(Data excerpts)

■ ■ ■ ■ ■ ■ ■

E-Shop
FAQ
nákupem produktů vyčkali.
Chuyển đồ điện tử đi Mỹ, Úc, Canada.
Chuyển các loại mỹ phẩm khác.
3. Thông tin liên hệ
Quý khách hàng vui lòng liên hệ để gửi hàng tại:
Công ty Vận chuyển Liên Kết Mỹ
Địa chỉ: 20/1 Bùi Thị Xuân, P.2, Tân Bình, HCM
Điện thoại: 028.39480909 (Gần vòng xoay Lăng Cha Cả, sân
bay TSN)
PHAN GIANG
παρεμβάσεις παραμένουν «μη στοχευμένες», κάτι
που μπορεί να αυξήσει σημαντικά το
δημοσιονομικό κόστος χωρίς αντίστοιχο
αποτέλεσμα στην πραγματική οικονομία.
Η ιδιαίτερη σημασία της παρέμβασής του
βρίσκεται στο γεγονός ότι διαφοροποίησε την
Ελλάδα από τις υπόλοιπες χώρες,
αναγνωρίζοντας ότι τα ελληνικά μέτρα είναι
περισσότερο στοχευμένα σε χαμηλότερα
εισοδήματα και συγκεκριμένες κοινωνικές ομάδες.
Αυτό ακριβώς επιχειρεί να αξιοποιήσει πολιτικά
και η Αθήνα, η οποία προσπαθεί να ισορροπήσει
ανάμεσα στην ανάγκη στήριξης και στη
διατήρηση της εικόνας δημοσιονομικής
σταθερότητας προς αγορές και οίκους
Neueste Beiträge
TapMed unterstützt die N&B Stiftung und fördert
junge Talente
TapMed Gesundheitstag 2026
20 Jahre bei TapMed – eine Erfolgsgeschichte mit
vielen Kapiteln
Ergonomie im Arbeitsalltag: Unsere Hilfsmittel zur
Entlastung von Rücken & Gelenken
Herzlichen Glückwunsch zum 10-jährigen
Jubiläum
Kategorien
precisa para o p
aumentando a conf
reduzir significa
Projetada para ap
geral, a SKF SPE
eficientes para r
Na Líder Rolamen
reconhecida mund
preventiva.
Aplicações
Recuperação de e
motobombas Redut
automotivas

■ ■ ■ ■ ■ ■ ■

Write out once more the lines above beginning at the line with "Na Líder Rolamen"; continue through the final line and stop there.

Na Líder Rolamen
reconhecida mund
preventiva.
Aplicações
Recuperação de e
motobombas Redut
automotivas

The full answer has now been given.